A strong end to the year
Most retailers ended last year on a high note as consumers opened their wallets during the holiday season. Cold weather in the Northeast and Midwest gave an extra lift to apparel retailers.
TJX was no exception. For the fourth quarter, comp sales rose 4% on a companywide basis, comfortably exceeding the company's guidance for a 1% to 2% increase. Marmaxx returned to growth, with a solid 3% comp sales gain. Management noted that the execution mistakes that had plagued this division's third-quarter performance were fixed during the fourth quarter.
Turning to the company's smaller segments, the HomeGoods chain also logged 3% comp sales growth last quarter, as did TJX's international operations in Europe and Australia. The strongest growth came in Canada, where comp sales surged 7%.
These strong sales results translated to better-than-expected profitability. Adjusted earnings per share -- excluding the benefit of an extra week in the quarter, along with some other one-time items -- reached $1.19, up from $1.03 a year earlier. TJX's forecast had called for adjusted EPS of $1.14 to $1.16.
Fiscal 2019 should be another good year
Sales trends have remained strong during February, and with U.S. consumer confidence at a 17-year high, TJX should be able to maintain its sales and earnings momentum in the coming year.
TJX is planning for 1% to 2% comp sales growth in the first quarter and for the full year. At a constant tax rate, that would drive a 4% to 6% adjusted EPS increase for both periods. However, it is important for investors to remember that TJX typically provides very conservative guidance. If retail sales trends remain strong, the company is likely to beat its sales and earnings forecasts -- potentially by a wide margin.
Additionally, TJX will benefit from a significant reduction in the U.S. corporate tax rate. Management expects this to boost full-year EPS by $0.73 to $0.75. (The benefit could be even greater if TJX beats its sales and margin plan.) The company's formal guidance calls for adjusted EPS to reach $4.73 to $4.83 in fiscal year 2019, up from $3.85 in fiscal year 2018.
Something for everybody
Historically, TJX has reliably generated strong free cash flow.
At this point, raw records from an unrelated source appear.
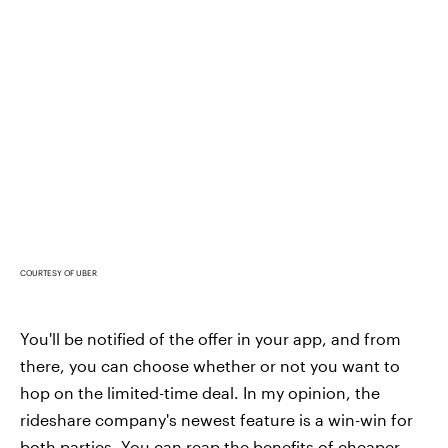
COURTESY OF UBER
You'll be notified of the offer in your app, and from
there, you can choose whether or not you want to
hop on the limited-time deal. In my opinion, the
rideshare company's newest feature is a win-win for
both parties. You can reap the benefits of cheaper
It also maintains a rock-solid balance sheet. The tax reform bill will drive profit and cash flow higher, while enabling TJX to repatriate more than $1 billion from Canada with no tax consequences.
As a result, TJX is now flush with cash. The company will use a portion of this cash to pay one-time bonuses to most of its employees and make additional contributions to its defined-contribution retirement plans. It's also instituting paid parental leave and enhanced vacation benefits for U.S. employees. Furthermore, TJX recently increased its charitable giving.
This will still leave plenty of extra cash for shareholder-friendly activities. TJX plans to increase its quarterly dividend by 25% this year to $0.39. That will push its dividend yield above 2%, based on TJX's current stock price.
The company also plans a big increase in its share repurchase program. For the past two years, TJX has bought back $1.6 billion to $1.7 billion of stock annually. By contrast, it plans to buy back $2.5 billion to $3 billion of stock in the coming year. This could help drive TJX stock toward the $100 mark in 2018, assuming sales growth remains robust.